The model for extensions should be in terms of external 'routines' that manipulate the ASG possibly subject to some limitations.
The extensions are then as portable in principle as the low level API is.

I strongly agree with @David Jencks

"Cross (computer) language portability has a long and unsuccessful career in programming"
"We have a giant challenge to develop a grammar.  Lets not add some known-to-be-unsolvable problems to our task list :-)"

We one caveat. I think the semantics are far more important than the syntax.
The reason I use asciidoc rather say markdown is that the semantics go furthest in principle towards 'doing anything with text'. Its like docbook without the ugly XML syntax.
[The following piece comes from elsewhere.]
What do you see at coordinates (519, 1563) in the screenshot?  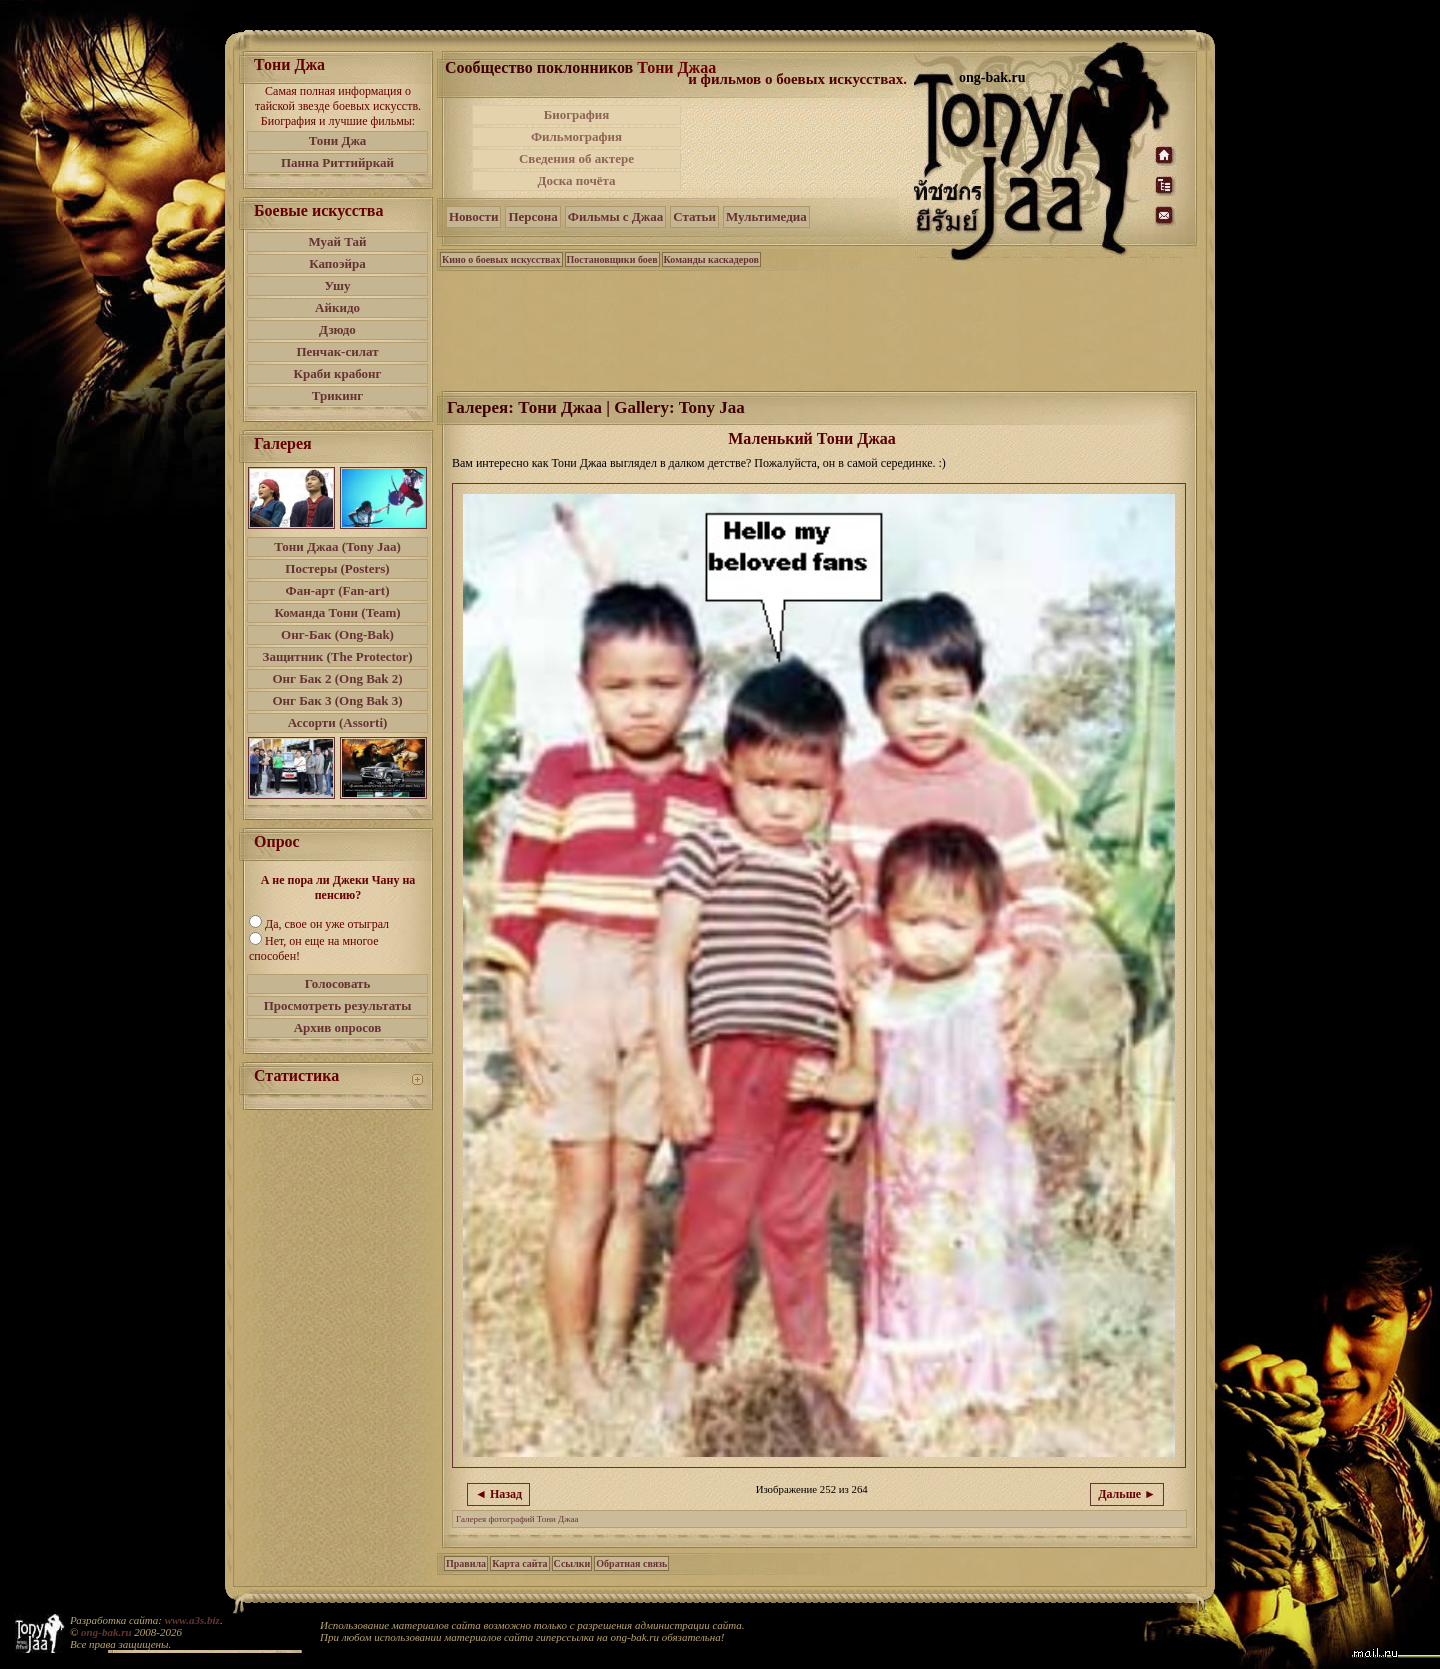 I see `Карта сайта` at bounding box center [519, 1563].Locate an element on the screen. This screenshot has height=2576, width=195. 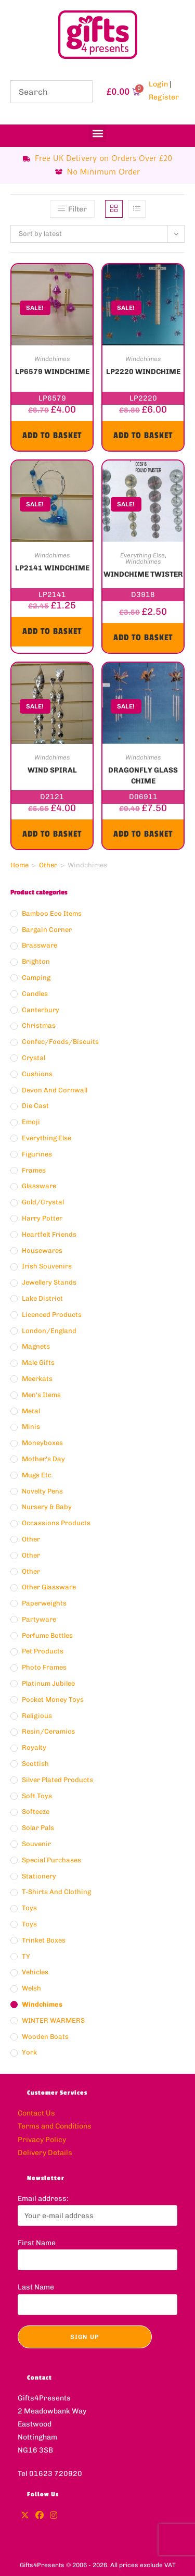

Representing "meaning" is an even deeper rabbit hole than cross language portability - as its AI complete - but there is a good foundation to work from.
You don't need to go all the way down provided you have good abstraction mechanisms.

These should be based on the semantics wherever possible rather than text substitution.
Text substitution is an important use case however. I would like to be able to use asciidoc as a templating language instead of something like Mustache
text substition seems easier to naive (and even not so naive) implementers but it stores up a wealth of problems for the future - like the C preprocessor.
Some kind of module mechanism will need to augment or replace includes as soon as possible (but likely V2).

There is a fundamental tension between trying to write freely, try to make text presentable and trying to fully represent the semantics.
The weapon against complexity is abstraction.
The web industry has learned there are seveal layers including:
Likewise the software industry has explored many kinds of abstraction:
     Hygienic macro

The first thing is to stabilize the specifications for V1 which is enough work in itself but beyond that these matters need to be taken very seriously
lest an even better semantic markup topples asciidoc off its throne.


Bruce  (randomly delurking user / collaborator)

On Tuesday, February 23, 2021, 6:58:38 PM GMT, Mattias Holm <lorrden@xxxxxxxxxxxxx> wrote:

Why not _javascript_ / or WASM with a well defined API. A C or C++-implementation of AsciiDoc could easily integrate with existing JS runtimes (as could Asciidoctor in ruby and with the JS version it would be "for free").

There is enough of prior work in browser to establish that compatibility between implementations will be practical. But such an undertaking would certainly be challenging, but would IMO be of great benefit for the asciidoc ecosystem.

But I think everyone agrees that this is for later.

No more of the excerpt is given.